**About this task**:
Please state in a single number how many lines of the entries below include the word "Erau".

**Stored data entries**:

================

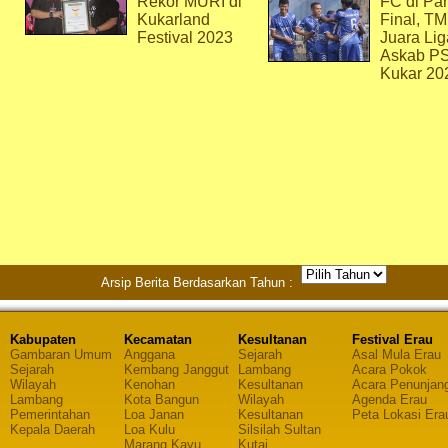
Rekor MURI di
FC di Par
Kukarland
Final, T
Festival 2023
Juara Lig
Askab P
Kukar 20
Arsip Berita Berdasarkan Tahun :
Kabupaten
Kecamatan
Kesultanan
Festival Erau
Gambaran Umum
Anggana
Sejarah
Asal Mula Erau
Sejarah
Kembang Janggut
Lambang
Acara Pokok
Wilayah
Kenohan
Kesultanan
Acara Penunjan
Lambang
Kota Bangun
Wilayah
Agenda Erau
Pemerintahan
Loa Janan
Kesultanan
Peta Lokasi Era
Kepala Daerah
Loa Kulu
Silsilah Sultan
Marang Kayu
Kutai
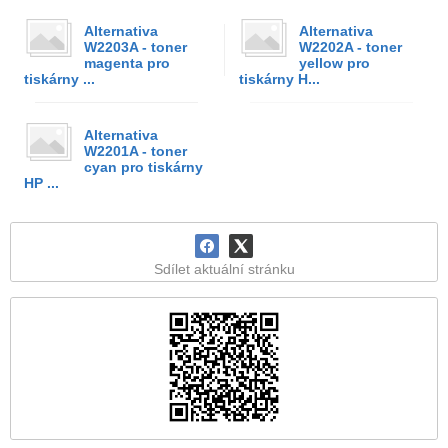
Alternativa
Alternativa
W2203A - toner
W2202A - toner
magenta pro
yellow pro
tiskárny ...
tiskárny H...
Alternativa
W2201A - toner
cyan pro tiskárny
HP ...
Sdílet aktuální stránku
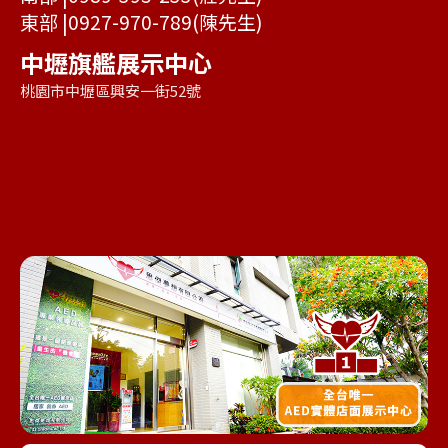
東部 |
0927-970-789
(陳先生)
中壢旗艦展示中心
桃園市中壢區興安一街52號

================

**Exercise solution**:
3